The effects of maternity leave through work absence are significantly larger by comparison. The marginal effect of maternity leave during the current year is 18.3%.25 Controlling for overall full-time experience, the wages of women just returning from maternity leave are 18.3% lower than the wages of women who were not on maternity leave in the previous year. If the interruption was 2 years ago, the gap is 14%, and after 5 years or longer, it is 13%. These estimates suggest that the effects are very large and long-lasting. The pattern also suggests a rebound effect, although a small one, after maternity leave. This is because the wage loss related to maternity leave declines gradually. The wage loss decreases by 4–5% points when we compare the wage effect from a recent leave with a leave longer than 5 years ago.

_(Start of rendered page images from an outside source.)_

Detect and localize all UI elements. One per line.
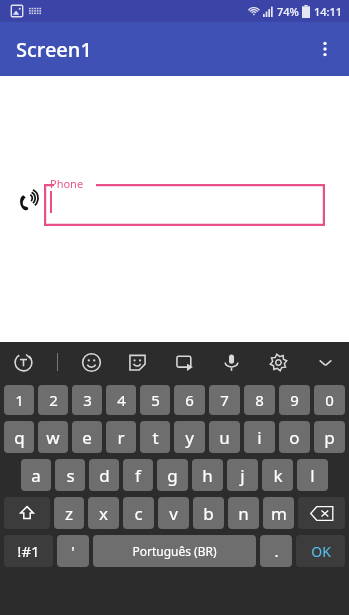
staticText: 3 bbox=[83, 390, 92, 410]
button[interactable]: l bbox=[297, 459, 328, 491]
button[interactable]: 7 bbox=[209, 385, 240, 415]
staticText: u bbox=[219, 426, 230, 449]
button[interactable]: Emoji bbox=[68, 342, 114, 382]
button[interactable]: b bbox=[193, 497, 224, 529]
button[interactable]: k bbox=[262, 459, 293, 491]
staticText: 5 bbox=[151, 390, 160, 410]
staticText: x bbox=[99, 502, 108, 525]
staticText: z bbox=[65, 502, 73, 525]
button[interactable]: GIF bbox=[161, 342, 208, 382]
button[interactable]: More options bbox=[301, 25, 349, 73]
button[interactable]: 4 bbox=[106, 385, 136, 415]
button[interactable]: p bbox=[314, 421, 345, 453]
button[interactable]: c bbox=[123, 497, 154, 529]
button[interactable]: Voice input bbox=[208, 342, 255, 382]
staticText: 7 bbox=[220, 390, 229, 410]
staticText: Phone bbox=[50, 176, 84, 191]
staticText: 14:11 bbox=[314, 4, 343, 19]
button[interactable]: OK bbox=[296, 535, 345, 567]
button[interactable]: Collapse bbox=[302, 342, 349, 382]
button[interactable]: Translate bbox=[0, 342, 46, 382]
button[interactable]: z bbox=[54, 497, 84, 529]
staticText: q bbox=[14, 426, 25, 449]
staticText: s bbox=[66, 464, 75, 487]
button[interactable]: v bbox=[158, 497, 189, 529]
button[interactable]: 8 bbox=[244, 385, 275, 415]
button[interactable]: 5 bbox=[140, 385, 170, 415]
staticText: Screen1 bbox=[16, 36, 92, 63]
staticText: f bbox=[135, 464, 141, 487]
staticText: m bbox=[271, 502, 287, 525]
button[interactable]: m bbox=[263, 497, 294, 529]
staticText: h bbox=[202, 464, 213, 487]
staticText: y bbox=[185, 426, 194, 449]
button[interactable]: n bbox=[228, 497, 259, 529]
staticText: l bbox=[310, 464, 315, 487]
staticText: 74% bbox=[277, 4, 299, 19]
button[interactable]: j bbox=[227, 459, 258, 491]
staticText: . bbox=[274, 541, 279, 561]
staticText: i bbox=[257, 426, 262, 449]
button[interactable]: q bbox=[4, 421, 34, 453]
staticText: 1 bbox=[15, 390, 24, 410]
staticText: 2 bbox=[49, 390, 58, 410]
staticText: !#1 bbox=[17, 541, 40, 561]
button[interactable]: u bbox=[209, 421, 240, 453]
staticText: 9 bbox=[290, 390, 299, 410]
staticText: j bbox=[240, 464, 245, 487]
button[interactable]: w bbox=[38, 421, 68, 453]
button[interactable]: Stickers bbox=[114, 342, 161, 382]
button[interactable]: a bbox=[21, 459, 51, 491]
staticText: 0 bbox=[325, 390, 334, 410]
button[interactable]: o bbox=[279, 421, 310, 453]
button[interactable]: g bbox=[157, 459, 188, 491]
staticText: OK bbox=[311, 542, 331, 561]
button[interactable]: Shift bbox=[4, 497, 50, 529]
button[interactable]: 9 bbox=[279, 385, 310, 415]
button[interactable]: 6 bbox=[174, 385, 205, 415]
staticText: n bbox=[238, 502, 249, 525]
button[interactable]: Português (BR) bbox=[93, 535, 256, 567]
button[interactable]: . bbox=[260, 535, 292, 567]
button[interactable]: 3 bbox=[72, 385, 102, 415]
staticText: k bbox=[273, 464, 283, 487]
staticText: t bbox=[152, 426, 159, 449]
staticText: b bbox=[203, 502, 214, 525]
button[interactable]: Backspace bbox=[298, 497, 345, 529]
staticText: d bbox=[99, 464, 110, 487]
staticText: Português (BR) bbox=[132, 543, 217, 559]
staticText: w bbox=[46, 426, 60, 449]
button[interactable]: Settings bbox=[255, 342, 302, 382]
button[interactable]: !#1 bbox=[4, 535, 53, 567]
staticText: g bbox=[167, 464, 178, 487]
button[interactable]: y bbox=[174, 421, 205, 453]
staticText: a bbox=[31, 464, 41, 487]
staticText: 4 bbox=[117, 390, 126, 410]
button[interactable]: ' bbox=[57, 535, 89, 567]
staticText: 8 bbox=[255, 390, 264, 410]
staticText: c bbox=[134, 502, 143, 525]
button[interactable]: h bbox=[192, 459, 223, 491]
button[interactable]: s bbox=[55, 459, 85, 491]
staticText: o bbox=[289, 426, 300, 449]
button[interactable]: r bbox=[106, 421, 136, 453]
button[interactable] bbox=[44, 184, 325, 226]
button[interactable]: 2 bbox=[38, 385, 68, 415]
button[interactable]: d bbox=[89, 459, 119, 491]
button[interactable]: 0 bbox=[314, 385, 345, 415]
button[interactable]: i bbox=[244, 421, 275, 453]
staticText: 6 bbox=[185, 390, 194, 410]
button[interactable]: f bbox=[123, 459, 153, 491]
staticText: ' bbox=[71, 541, 75, 561]
staticText: v bbox=[169, 502, 178, 525]
staticText: e bbox=[82, 426, 92, 449]
staticText: r bbox=[117, 426, 125, 449]
button[interactable]: t bbox=[140, 421, 170, 453]
button[interactable]: e bbox=[72, 421, 102, 453]
staticText: p bbox=[324, 426, 335, 449]
button[interactable]: x bbox=[88, 497, 119, 529]
button[interactable]: 1 bbox=[4, 385, 34, 415]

For the female sample, the comparison of the wage effects of different types of work absences suggests that work absences lead to wage losses consistent with a human capital model allowing for depreciation of human capital. However, we find that the effects vary across types of absence from work. For the relatively young skilled women in our sample, losses in cases of unemployment are the lowest and short-term, somewhat larger but declining in the longer term in cases of non-work and substantially larger for work interruptions capturing maternity leave. Note that extended maternity leave beyond guaranteed leave by law is captured by the variable non-work according to our definitions. Wage losses through maternity leave are declining in the longer term but remain large and negative, and larger than the wage losses related to any of the other types of absence.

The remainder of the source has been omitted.